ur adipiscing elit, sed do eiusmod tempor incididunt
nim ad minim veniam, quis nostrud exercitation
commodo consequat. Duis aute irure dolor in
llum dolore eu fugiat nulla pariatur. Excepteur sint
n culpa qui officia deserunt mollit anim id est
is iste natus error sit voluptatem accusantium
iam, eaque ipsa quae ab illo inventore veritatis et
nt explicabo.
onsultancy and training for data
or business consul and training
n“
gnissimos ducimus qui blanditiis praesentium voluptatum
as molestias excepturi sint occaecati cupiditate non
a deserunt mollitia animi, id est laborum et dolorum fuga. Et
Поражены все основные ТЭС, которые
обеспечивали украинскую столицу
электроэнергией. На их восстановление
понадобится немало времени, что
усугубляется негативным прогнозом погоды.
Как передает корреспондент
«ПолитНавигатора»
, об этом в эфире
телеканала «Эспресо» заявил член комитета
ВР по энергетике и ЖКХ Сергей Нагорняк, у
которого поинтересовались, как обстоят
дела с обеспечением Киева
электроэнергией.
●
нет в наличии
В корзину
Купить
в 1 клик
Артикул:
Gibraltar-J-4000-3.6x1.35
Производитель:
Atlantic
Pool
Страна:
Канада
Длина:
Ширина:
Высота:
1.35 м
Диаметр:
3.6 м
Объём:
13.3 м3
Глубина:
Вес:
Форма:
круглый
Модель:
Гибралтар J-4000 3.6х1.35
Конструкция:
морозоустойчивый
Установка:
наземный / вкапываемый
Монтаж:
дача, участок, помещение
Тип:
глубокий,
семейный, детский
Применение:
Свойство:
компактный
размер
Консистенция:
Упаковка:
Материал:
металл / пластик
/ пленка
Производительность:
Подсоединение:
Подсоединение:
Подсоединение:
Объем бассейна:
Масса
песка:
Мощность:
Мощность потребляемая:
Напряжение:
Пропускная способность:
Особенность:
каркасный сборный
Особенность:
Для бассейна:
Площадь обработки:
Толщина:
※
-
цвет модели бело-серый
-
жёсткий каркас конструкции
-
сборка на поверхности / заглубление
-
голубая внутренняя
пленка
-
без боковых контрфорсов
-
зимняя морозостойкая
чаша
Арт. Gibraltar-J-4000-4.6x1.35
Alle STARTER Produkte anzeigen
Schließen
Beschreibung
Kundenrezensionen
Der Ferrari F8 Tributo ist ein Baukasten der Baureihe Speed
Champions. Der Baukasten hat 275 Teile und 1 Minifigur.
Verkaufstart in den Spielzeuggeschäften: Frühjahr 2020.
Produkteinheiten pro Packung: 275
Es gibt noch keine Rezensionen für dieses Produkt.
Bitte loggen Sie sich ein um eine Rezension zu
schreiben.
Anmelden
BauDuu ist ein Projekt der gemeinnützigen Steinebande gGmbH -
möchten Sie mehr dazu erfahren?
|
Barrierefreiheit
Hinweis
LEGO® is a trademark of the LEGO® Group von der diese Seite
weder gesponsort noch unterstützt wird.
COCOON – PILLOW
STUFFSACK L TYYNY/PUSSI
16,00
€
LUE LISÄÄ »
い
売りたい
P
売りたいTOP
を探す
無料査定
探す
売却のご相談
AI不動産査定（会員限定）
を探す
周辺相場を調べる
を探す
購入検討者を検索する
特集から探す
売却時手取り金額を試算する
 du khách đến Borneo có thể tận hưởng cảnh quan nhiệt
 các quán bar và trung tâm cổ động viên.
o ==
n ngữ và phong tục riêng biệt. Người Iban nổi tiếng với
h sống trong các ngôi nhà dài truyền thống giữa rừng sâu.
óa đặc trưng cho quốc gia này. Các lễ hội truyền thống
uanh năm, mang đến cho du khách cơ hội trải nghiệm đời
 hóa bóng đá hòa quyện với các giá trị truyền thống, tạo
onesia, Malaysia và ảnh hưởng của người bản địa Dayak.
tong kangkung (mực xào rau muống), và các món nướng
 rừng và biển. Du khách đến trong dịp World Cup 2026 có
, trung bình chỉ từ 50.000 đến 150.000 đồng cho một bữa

■ WHAT YOU WILL DO:
In the listing above, find the line containing "llum dolore eu" and the line containing "BauDuu ist ein", then quote both, plus every line between them, exactly as written.

■ RESPONSE AREA:
llum dolore eu fugiat nulla pariatur. Excepteur sint
n culpa qui officia deserunt mollit anim id est
is iste natus error sit voluptatem accusantium
iam, eaque ipsa quae ab illo inventore veritatis et
nt explicabo.
onsultancy and training for data
or business consul and training
n“
gnissimos ducimus qui blanditiis praesentium voluptatum
as molestias excepturi sint occaecati cupiditate non
a deserunt mollitia animi, id est laborum et dolorum fuga. Et
Поражены все основные ТЭС, которые
обеспечивали украинскую столицу
электроэнергией. На их восстановление
понадобится немало времени, что
усугубляется негативным прогнозом погоды.
Как передает корреспондент
«ПолитНавигатора»
, об этом в эфире
телеканала «Эспресо» заявил член комитета
ВР по энергетике и ЖКХ Сергей Нагорняк, у
которого поинтересовались, как обстоят
дела с обеспечением Киева
электроэнергией.
●
нет в наличии
В корзину
Купить
в 1 клик
Артикул:
Gibraltar-J-4000-3.6x1.35
Производитель:
Atlantic
Pool
Страна:
Канада
Длина:
Ширина:
Высота:
1.35 м
Диаметр:
3.6 м
Объём:
13.3 м3
Глубина:
Вес:
Форма:
круглый
Модель:
Гибралтар J-4000 3.6х1.35
Конструкция:
морозоустойчивый
Установка:
наземный / вкапываемый
Монтаж:
дача, участок, помещение
Тип:
глубокий,
семейный, детский
Применение:
Свойство:
компактный
размер
Консистенция:
Упаковка:
Материал:
металл / пластик
/ пленка
Производительность:
Подсоединение:
Подсоединение:
Подсоединение:
Объем бассейна:
Масса
песка:
Мощность:
Мощность потребляемая:
Напряжение:
Пропускная способность:
Особенность:
каркасный сборный
Особенность:
Для бассейна:
Площадь обработки:
Толщина:
※
-
цвет модели бело-серый
-
жёсткий каркас конструкции
-
сборка на поверхности / заглубление
-
голубая внутренняя
пленка
-
без боковых контрфорсов
-
зимняя морозостойкая
чаша
Арт. Gibraltar-J-4000-4.6x1.35
Alle STARTER Produkte anzeigen
Schließen
Beschreibung
Kundenrezensionen
Der Ferrari F8 Tributo ist ein Baukasten der Baureihe Speed
Champions. Der Baukasten hat 275 Teile und 1 Minifigur.
Verkaufstart in den Spielzeuggeschäften: Frühjahr 2020.
Produkteinheiten pro Packung: 275
Es gibt noch keine Rezensionen für dieses Produkt.
Bitte loggen Sie sich ein um eine Rezension zu
schreiben.
Anmelden
BauDuu ist ein Projekt der gemeinnützigen Steinebande gGmbH -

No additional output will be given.